**Directions for this task:**
When the line with "Flores de Musica pera" appears below, start repeating lines exactly, and keep going through the line with "chancel of the"; add nothing outside that span.

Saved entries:
^^^^

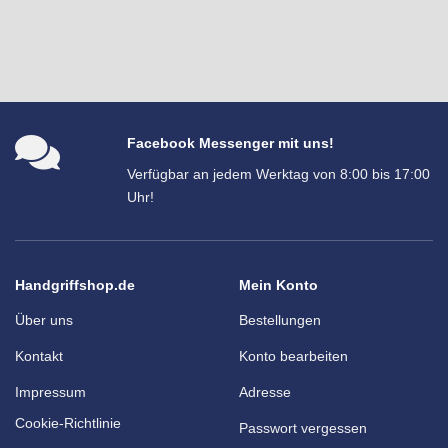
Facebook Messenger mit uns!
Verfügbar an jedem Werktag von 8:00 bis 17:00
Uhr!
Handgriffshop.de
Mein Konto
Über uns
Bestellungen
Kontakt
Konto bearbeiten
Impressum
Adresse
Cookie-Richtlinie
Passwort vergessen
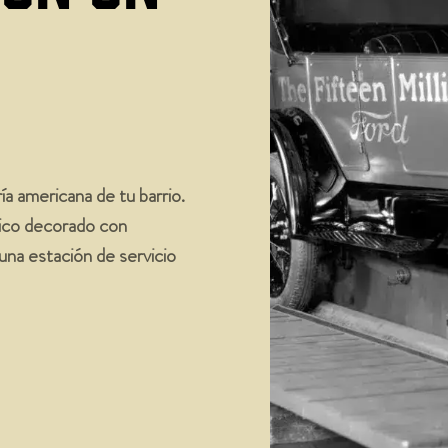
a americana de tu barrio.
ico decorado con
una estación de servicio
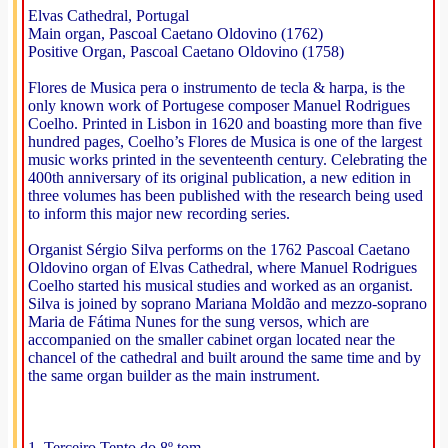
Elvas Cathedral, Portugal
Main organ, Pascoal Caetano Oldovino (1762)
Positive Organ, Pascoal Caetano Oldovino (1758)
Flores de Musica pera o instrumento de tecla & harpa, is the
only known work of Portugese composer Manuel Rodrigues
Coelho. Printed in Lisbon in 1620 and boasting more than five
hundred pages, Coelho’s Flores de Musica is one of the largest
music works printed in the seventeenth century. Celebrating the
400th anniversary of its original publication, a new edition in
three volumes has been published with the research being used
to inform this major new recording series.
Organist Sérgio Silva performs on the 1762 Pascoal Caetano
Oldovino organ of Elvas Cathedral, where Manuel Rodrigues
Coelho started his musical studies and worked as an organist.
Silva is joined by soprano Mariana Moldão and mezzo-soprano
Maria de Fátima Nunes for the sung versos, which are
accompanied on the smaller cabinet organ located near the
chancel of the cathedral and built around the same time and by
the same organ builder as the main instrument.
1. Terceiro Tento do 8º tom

^^^^

**Result for this task:**
Flores de Musica pera o instrumento de tecla & harpa, is the
only known work of Portugese composer Manuel Rodrigues
Coelho. Printed in Lisbon in 1620 and boasting more than five
hundred pages, Coelho’s Flores de Musica is one of the largest
music works printed in the seventeenth century. Celebrating the
400th anniversary of its original publication, a new edition in
three volumes has been published with the research being used
to inform this major new recording series.
Organist Sérgio Silva performs on the 1762 Pascoal Caetano
Oldovino organ of Elvas Cathedral, where Manuel Rodrigues
Coelho started his musical studies and worked as an organist.
Silva is joined by soprano Mariana Moldão and mezzo-soprano
Maria de Fátima Nunes for the sung versos, which are
accompanied on the smaller cabinet organ located near the
chancel of the cathedral and built around the same time and by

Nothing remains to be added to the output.